Trust-based homeoffice and Zoom fatigue

Best practices in a hybrid work environment

On March 4th, I had the pleasure to facilitate the roundtable Leadership best practices in a hybrid work environment among cross-industry senior managers from European leading companies. In spite of the incredible positive aspects of the “new normal”, the depth and duration of the pandemic is bringing also increasingly side effects that were not really foreseeable. Leadership traits and styles have to be therefore constantly calibrated. These were the main takeaways from our discussion:

  • The sudden change to a virtual working environment has obliged us to base all working relationships on trust.
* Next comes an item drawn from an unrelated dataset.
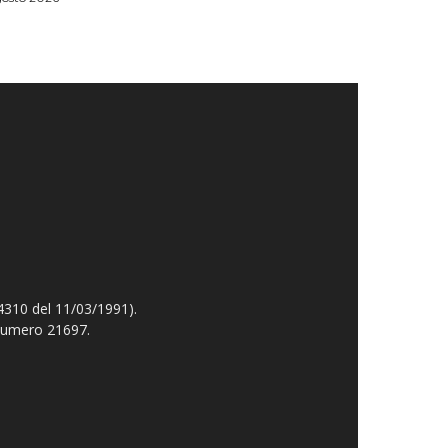
4310 del 11/03/1991).
 numero 21697.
This is good as such but it means also a massive cultural transformation, especially to the most traditional businesses and industries.
  • Quantity vs. quality of meetings. All peers shared the fact of being blocked in meetings throughout the whole working day. Shooting out appointments without being reflective on agenda, duration, participants and ultimately need is an area where we can really get better.
  • The working environment plays a big role and has to be managed with same degree of flexibility. While middle-age employees without kids (or these being in the nursery or school) might have plenty of space for one or two homeofficers, younger employees living in lofts or parents with homeschooling are much more limited in physical and psychological space.
  • Correlated to the last two points is the awareness around mental health. This is especially relevant linked to the continuous screen exposure -aka zoom fatigue- and the “home-everything“.
  • Over months we have learnt key behaviours to overcome some of the common traps when working in a hybrid environment, that can really help to find the right balance:
    • discipline in separation between professional and private spheres, even if everything happens under the same roof,
    • meetings can be done also without screen and chair. Walk & talk is really a good option to combine movement and creativity.
    • 1:1 interactions are still the best setup for addressing difficult situations with empathy and openness.

As long as this exceptional situation is around, we will have to run the extra mile by serving the others without forgetting that people stays at the center of every action.